Después de las victorias de Miami sobre Boston y Chicago, el ex jugador de los Bulls, Scottie Pippen, comparó a LeBron James con Michael Jordan. Y a partir de ese momento, algunos analistas emitieron similares declaraciones aprovechando que el Heat parecía encaminar su pasos hacia el título de la NBA.
A Pippen lo podemos entender, pues a pesar de haber sido uno de los mejores jugadores de la NBA, es un ser humano con imperfecciones que, aunque no lo exprese públicamente, pudiera guardar sus celos por haber actuado durante casi toda su carrera bajo la sombra de Jordan.
A quienes no entiendo son los analistas que realizaron una comparación inadmissible. Al menos por el momento.
Nosotros no le restamos méritos al delantero de Miami, pero existen diferencias entre él y Jordan, y son las que dividen a una superestrella normal de otra superestrella especial. James es una superestrella normal y Jordan fue especial.
Jordan fue un jugador completo. No sólo fue el mejor en el orden ofensivo, también fue un excelente defensor, con buenas habilidades para maniobrar el balón y organizar jugadas con los restantes componentes del equipo. Se le consideró un líder nato que con su influencia y personalidad en la cancha le daba ritmo al trabajo colectivo, ayudando a que un jugador mediocre a su lado se convirtiera en bueno y uno bueno en estrella. Fue un atleta que nunca fallaba en los momentos difíciles.

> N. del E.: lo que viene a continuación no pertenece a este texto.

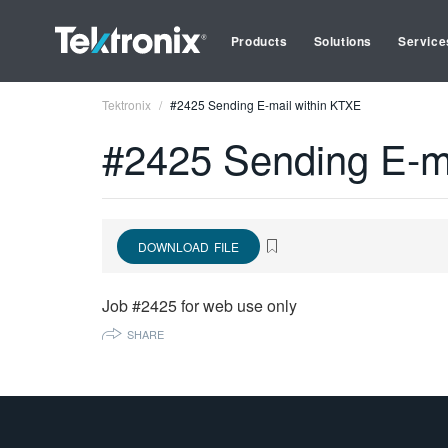
Products
Solutions
Service
Tektronix
#2425 Sending E-mail within KTXE
#2425 Sending E-m
DOWNLOAD FILE
Job #2425 for web use only
SHARE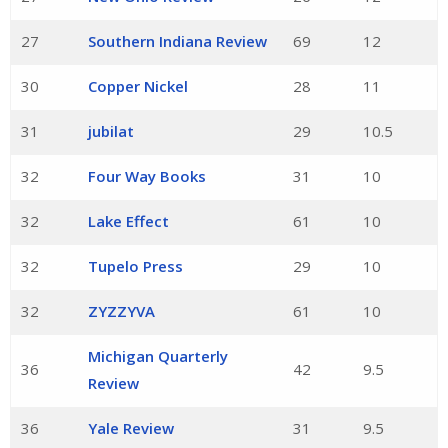
27
Southern Indiana Review
69
12
30
Copper Nickel
28
11
31
jubilat
29
10.5
32
Four Way Books
31
10
32
Lake Effect
61
10
32
Tupelo Press
29
10
32
ZYZZYVA
61
10
Michigan Quarterly
36
42
9.5
Review
36
Yale Review
31
9.5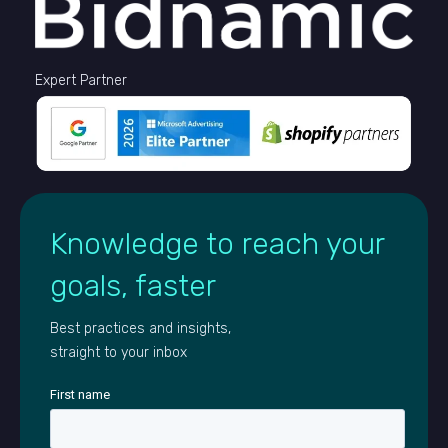
Expert Partner
Knowledge to reach your
goals, faster
Best practices and insights,
straight to your inbox
First name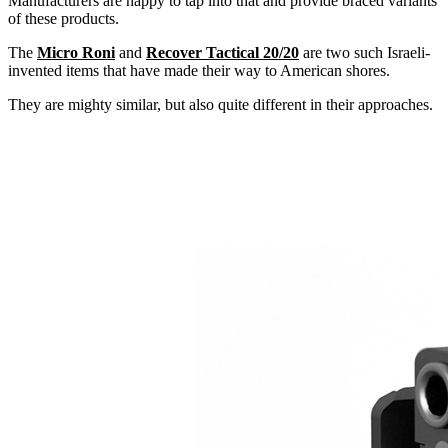
Manufacturers are happy to tap into that and provide braced variants
of these products.
The
Micro Roni
and
Recover Tactical 20/20
are two such Israeli-
invented items that have made their way to American shores.
They are mighty similar, but also quite different in their approaches.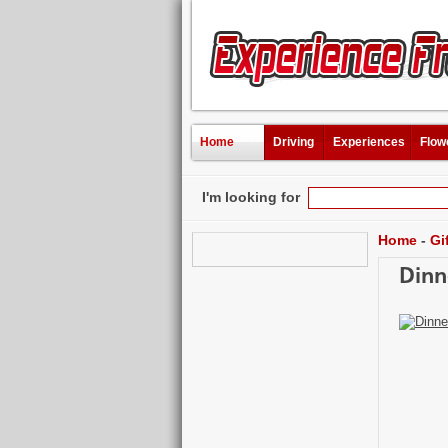
Home
Driving
Experiences
Flow
I'm looking for
Home
-
Gi
Dinn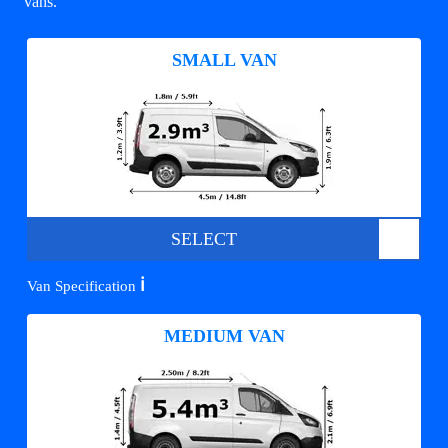
vans.
SMALL VAN
SELECT
ℹ️
Van Specification
MEDIUM VAN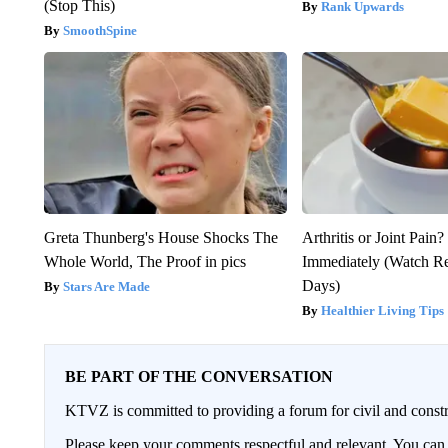
(Stop This)
Rank Upwards
SmoothSpine
Greta Thunberg's House Shocks The
Arthritis or Joint Pain
Whole World, The Proof in pics
Immediately (Watch Res
Days)
Stars Are Made
Healthier Living Tips
BE PART OF THE CONVERSATION
KTVZ is committed to providing a forum for civil and constr
Please keep your comments respectful and relevant. You c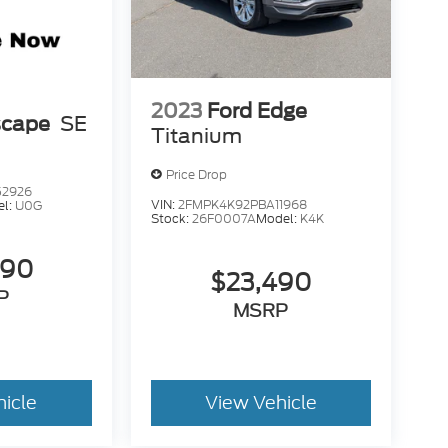
2023
Ford Edge
scape
SE
Titanium
Price Drop
52926
VIN:
2FMPK4K92PBA11968
el:
U0G
Stock:
26F0007A
Model:
K4K
490
$23,490
P
MSRP
hicle
View Vehicle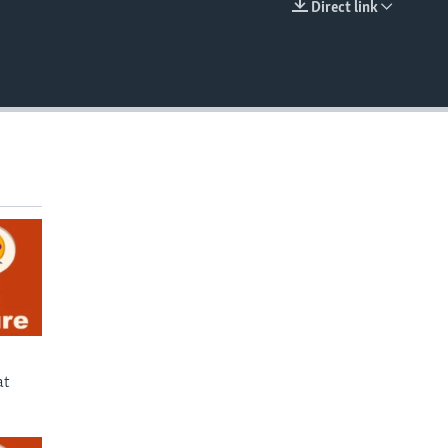
Direct link
EMBED
at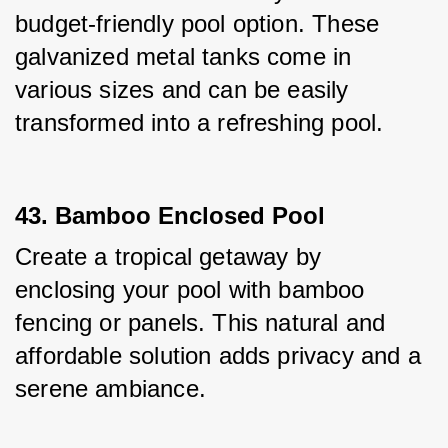
budget-friendly pool option. These 
galvanized metal tanks come in 
various sizes and can be easily 
transformed into a refreshing pool.
43. Bamboo Enclosed Pool
Create a tropical getaway by 
enclosing your pool with bamboo 
fencing or panels. This natural and 
affordable solution adds privacy and a 
serene ambiance.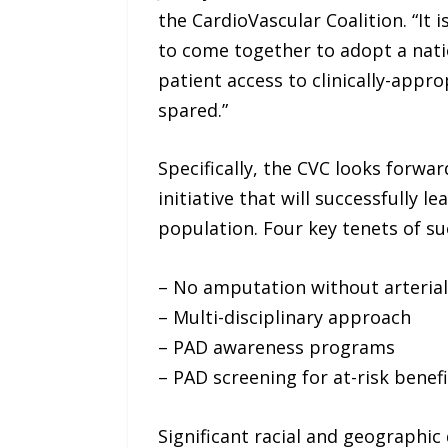
the CardioVascular Coalition. “It
to come together to adopt a natio
patient access to clinically-appr
spared.”
Specifically, the CVC looks forw
initiative that will successfully
population. Four key tenets of suc
– No amputation without arterial
– Multi-disciplinary approach
– PAD awareness programs
– PAD screening for at-risk benefi
Significant racial and geographic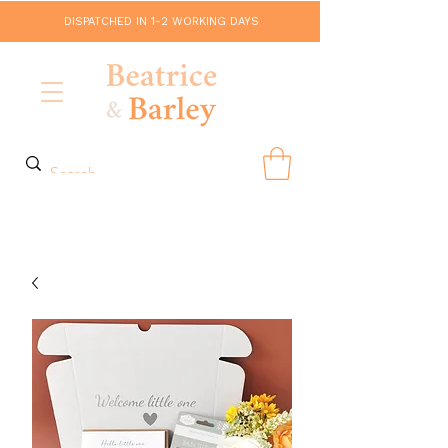
DISPATCHED IN 1-2 WORKING DAYS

No por gusto guió a los Bulls a varias coronas de la NBA. A la hora precisa, cuando un error podía conducir a la derrota, ahí llegaba Jordan para decidir el partido Y casi siempre lo decidía a su favor.
Aunque James es un jugador completo y es lo más parecido a Jordan en el básquetbol actual, aún no llega a la altura del que ha sido el rey de este deporte.
En su segunda final de la NBA, James mostró problemas que lo alejan de una posible comparación con Jordan. Le faltó liderazgo y falló cuando el equipo lo necesitaba. No fue capaz de contribuir a que el Heat tuviera una buena labor de conjunto en busca de la victoria frente a un quinteto que enseñó una mejor organización colectiva, un juego superior en los momentos de presión y las agallas que poseen los campeones.
En la historia del deporte sobran los casos en que un jugador estrella no es un gran ganador y es incapaz de guiar a su equipo al campeonato. Puede ser el caso de James, aunque tampoco descartamos que mejore sus puntos débiles. Creo que por ser un atleta joven de enorme talento, pudiera en un futuro mejorar la imagen que se ha creado de fallar en los momentos decisivos.
Algo que también debería mejorar James es controlar su egocentrismo. No creerse un Dios del baloncesto, pues no lo es. Tratar de ser más humilde, pues la humildad ayuda.
Cuando James llegó a Miami prometió no uno, ni dos, ni tres, sino más de cinco títulos. Falló en su primer intento. Pero no es el único jugador estrella que demoró tiempo para ganar un título de la NBA. Leyendas como Wilt Chamberlain, Bill Rusell, Magic Johnson y Larry Bird tuvieron que esperar para ponerse el anillo de campeón. James está a tiempo.
Cuando las expectativas que se crean para un equipo es superar a otros que se convirtieron en dinastías, ninguna otra cosa que no sea la victoria en la final de la NBA, es aceptable. Por ello, las tres derrotas consecutivas del Heat, incluyendo el sexto juego en casa, fueron decepcionantes.